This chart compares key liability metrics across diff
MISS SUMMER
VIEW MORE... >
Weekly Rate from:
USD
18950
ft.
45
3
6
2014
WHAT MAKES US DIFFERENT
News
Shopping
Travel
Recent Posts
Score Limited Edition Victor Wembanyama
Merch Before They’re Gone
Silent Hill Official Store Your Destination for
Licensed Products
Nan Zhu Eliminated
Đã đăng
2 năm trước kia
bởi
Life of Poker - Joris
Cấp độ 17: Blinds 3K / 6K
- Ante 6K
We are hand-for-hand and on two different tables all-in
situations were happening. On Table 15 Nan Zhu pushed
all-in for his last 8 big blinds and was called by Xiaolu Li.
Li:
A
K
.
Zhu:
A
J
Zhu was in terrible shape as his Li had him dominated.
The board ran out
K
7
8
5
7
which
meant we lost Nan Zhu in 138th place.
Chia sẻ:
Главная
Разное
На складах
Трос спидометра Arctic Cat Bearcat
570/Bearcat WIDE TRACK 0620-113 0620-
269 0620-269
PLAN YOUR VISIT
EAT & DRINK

_____

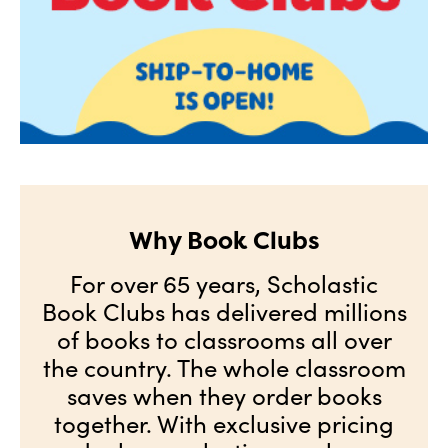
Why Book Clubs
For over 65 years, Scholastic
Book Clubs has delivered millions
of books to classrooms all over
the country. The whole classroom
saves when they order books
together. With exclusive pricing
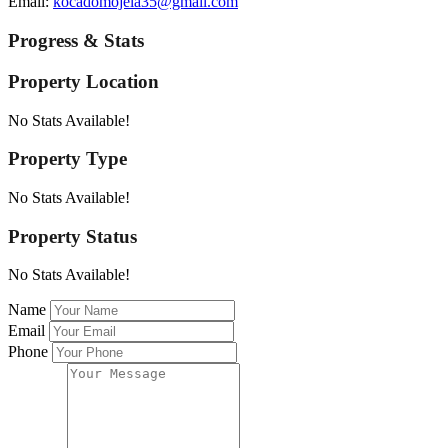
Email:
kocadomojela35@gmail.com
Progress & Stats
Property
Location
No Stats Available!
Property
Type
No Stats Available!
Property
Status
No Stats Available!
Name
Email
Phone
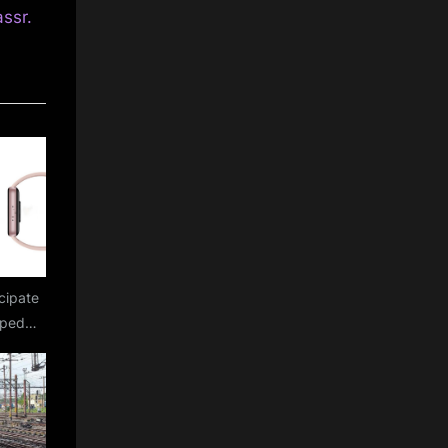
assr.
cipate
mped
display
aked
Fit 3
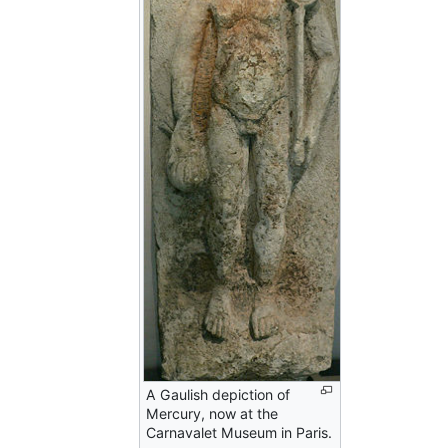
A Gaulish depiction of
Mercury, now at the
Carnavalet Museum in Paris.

_____

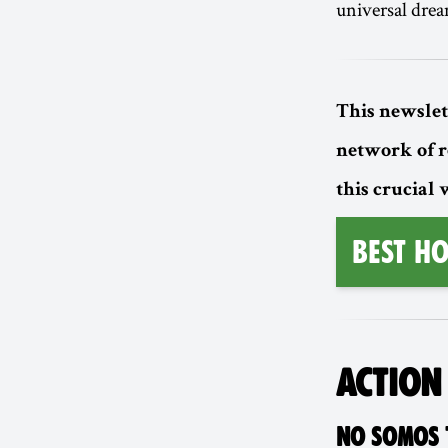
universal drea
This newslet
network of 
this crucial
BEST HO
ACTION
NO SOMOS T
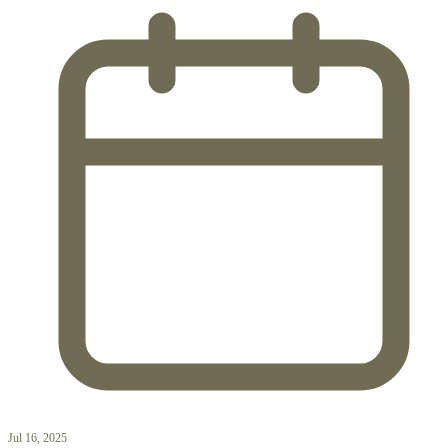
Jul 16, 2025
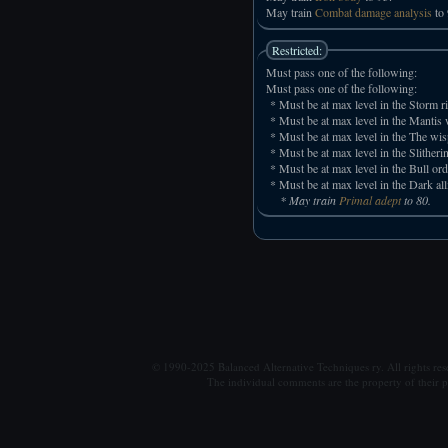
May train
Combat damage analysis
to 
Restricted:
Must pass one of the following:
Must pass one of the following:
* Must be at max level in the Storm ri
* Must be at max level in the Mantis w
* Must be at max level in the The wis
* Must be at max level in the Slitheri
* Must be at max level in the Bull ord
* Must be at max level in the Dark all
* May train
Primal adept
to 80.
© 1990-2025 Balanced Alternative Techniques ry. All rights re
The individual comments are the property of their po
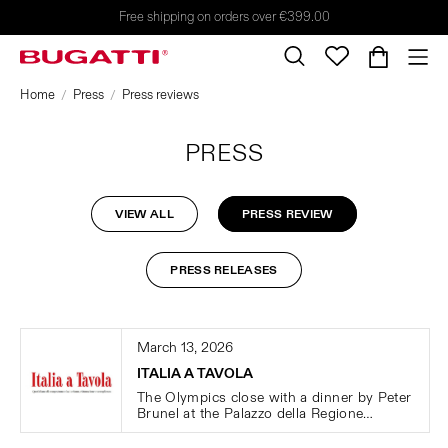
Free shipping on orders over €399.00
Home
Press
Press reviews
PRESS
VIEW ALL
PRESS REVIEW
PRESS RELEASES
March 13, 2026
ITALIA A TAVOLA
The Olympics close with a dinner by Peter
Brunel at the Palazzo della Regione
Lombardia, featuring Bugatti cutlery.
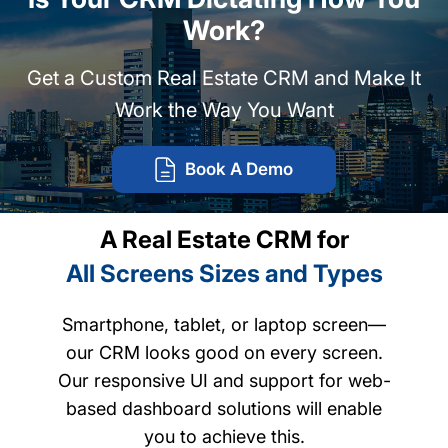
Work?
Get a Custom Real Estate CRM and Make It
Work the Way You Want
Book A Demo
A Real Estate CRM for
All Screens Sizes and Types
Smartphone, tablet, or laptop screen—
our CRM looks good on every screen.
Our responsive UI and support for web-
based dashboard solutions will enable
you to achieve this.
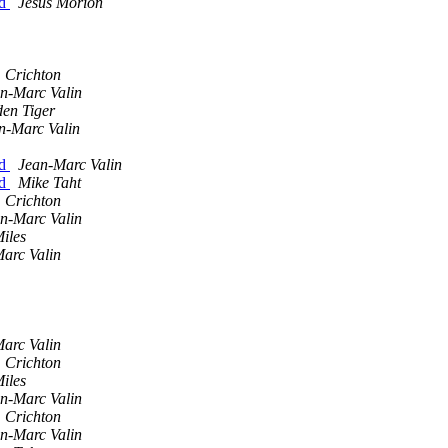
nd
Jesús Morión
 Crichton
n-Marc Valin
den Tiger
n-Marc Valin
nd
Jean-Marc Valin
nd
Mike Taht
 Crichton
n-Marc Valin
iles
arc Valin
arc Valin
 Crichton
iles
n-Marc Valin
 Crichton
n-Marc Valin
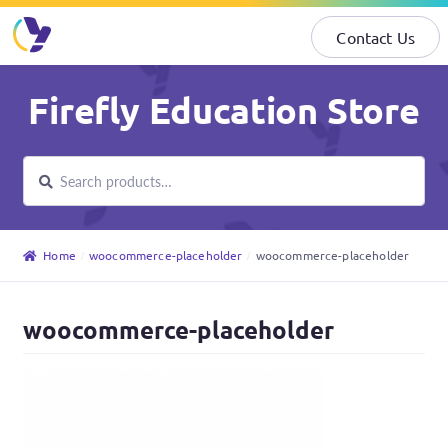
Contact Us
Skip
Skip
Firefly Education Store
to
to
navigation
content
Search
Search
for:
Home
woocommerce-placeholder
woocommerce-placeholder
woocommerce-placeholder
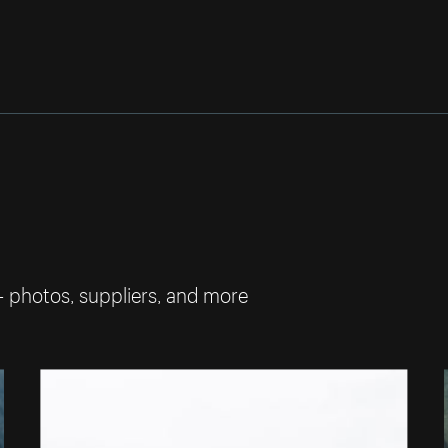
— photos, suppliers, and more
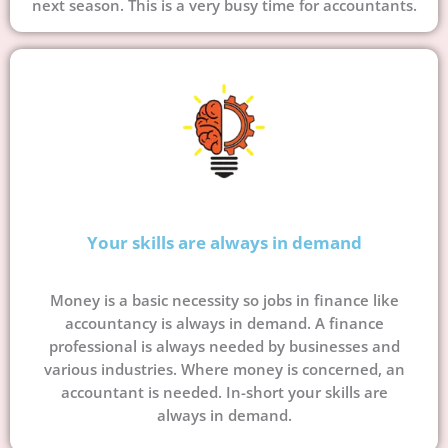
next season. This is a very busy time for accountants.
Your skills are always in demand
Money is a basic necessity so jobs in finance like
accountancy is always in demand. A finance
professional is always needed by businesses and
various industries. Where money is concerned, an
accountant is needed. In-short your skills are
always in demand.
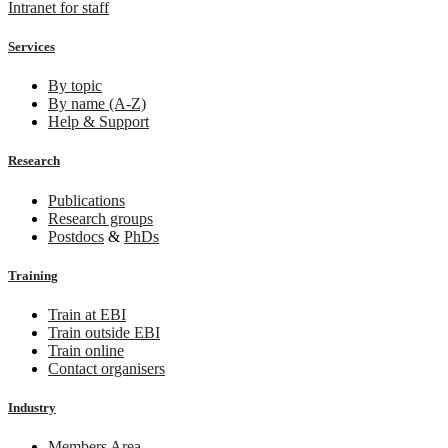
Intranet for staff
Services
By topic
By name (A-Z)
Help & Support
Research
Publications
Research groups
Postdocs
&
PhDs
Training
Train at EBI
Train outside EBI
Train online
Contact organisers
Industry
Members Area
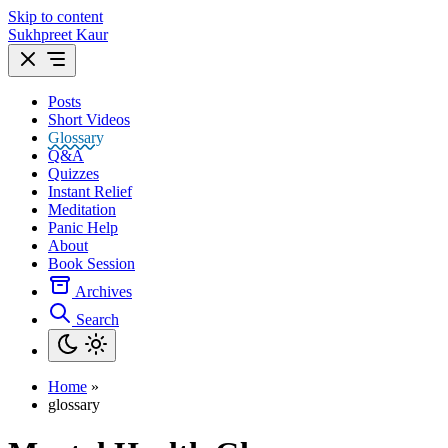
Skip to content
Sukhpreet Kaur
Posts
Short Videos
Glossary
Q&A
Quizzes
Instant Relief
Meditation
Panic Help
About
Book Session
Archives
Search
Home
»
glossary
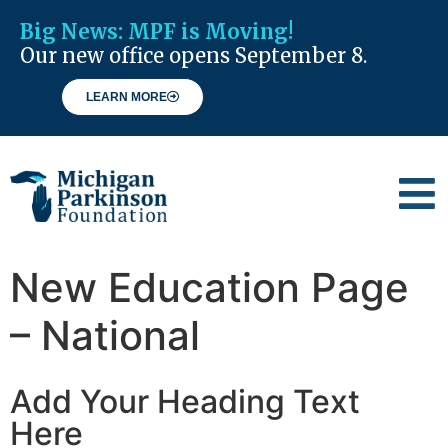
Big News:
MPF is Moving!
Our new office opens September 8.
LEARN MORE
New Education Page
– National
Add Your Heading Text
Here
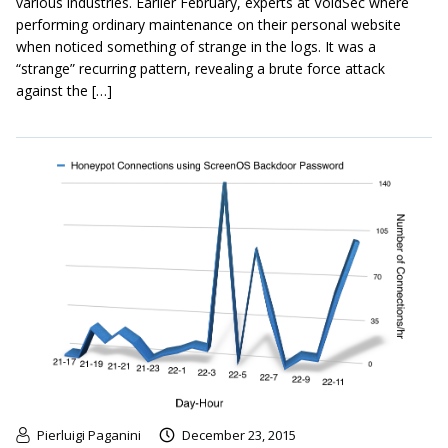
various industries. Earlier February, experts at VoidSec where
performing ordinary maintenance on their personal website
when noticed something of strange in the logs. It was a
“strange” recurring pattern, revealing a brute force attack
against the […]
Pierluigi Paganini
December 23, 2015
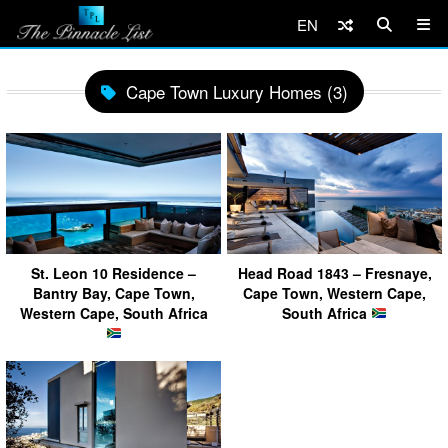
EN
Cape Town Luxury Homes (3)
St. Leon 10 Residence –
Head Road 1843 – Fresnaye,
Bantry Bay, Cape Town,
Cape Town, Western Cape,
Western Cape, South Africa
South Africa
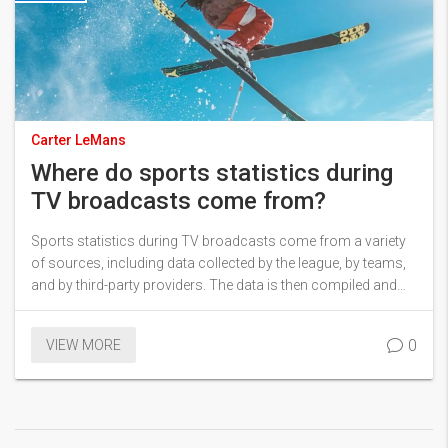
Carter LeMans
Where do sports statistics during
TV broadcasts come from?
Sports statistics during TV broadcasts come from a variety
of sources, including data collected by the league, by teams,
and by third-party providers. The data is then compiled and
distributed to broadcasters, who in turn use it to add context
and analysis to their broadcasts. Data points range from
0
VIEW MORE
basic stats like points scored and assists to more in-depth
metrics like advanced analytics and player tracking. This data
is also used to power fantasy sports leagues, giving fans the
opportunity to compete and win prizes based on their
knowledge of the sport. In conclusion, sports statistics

_____

Repeat the lines above exactly, beginning with the one containing "St. Leon 10 Residence –" and finishing with the one containing "knowledge of the". No pictures belong in the copy.

St. Leon 10 Residence –
Head Road 1843 – Fresnaye,
Bantry Bay, Cape Town,
Cape Town, Western Cape,
Western Cape, South Africa
South Africa
Carter LeMans
Where do sports statistics during
TV broadcasts come from?
Sports statistics during TV broadcasts come from a variety
of sources, including data collected by the league, by teams,
and by third-party providers. The data is then compiled and
distributed to broadcasters, who in turn use it to add context
and analysis to their broadcasts. Data points range from
0
VIEW MORE
basic stats like points scored and assists to more in-depth
metrics like advanced analytics and player tracking. This data
is also used to power fantasy sports leagues, giving fans the
opportunity to compete and win prizes based on their
knowledge of the sport. In conclusion, sports statistics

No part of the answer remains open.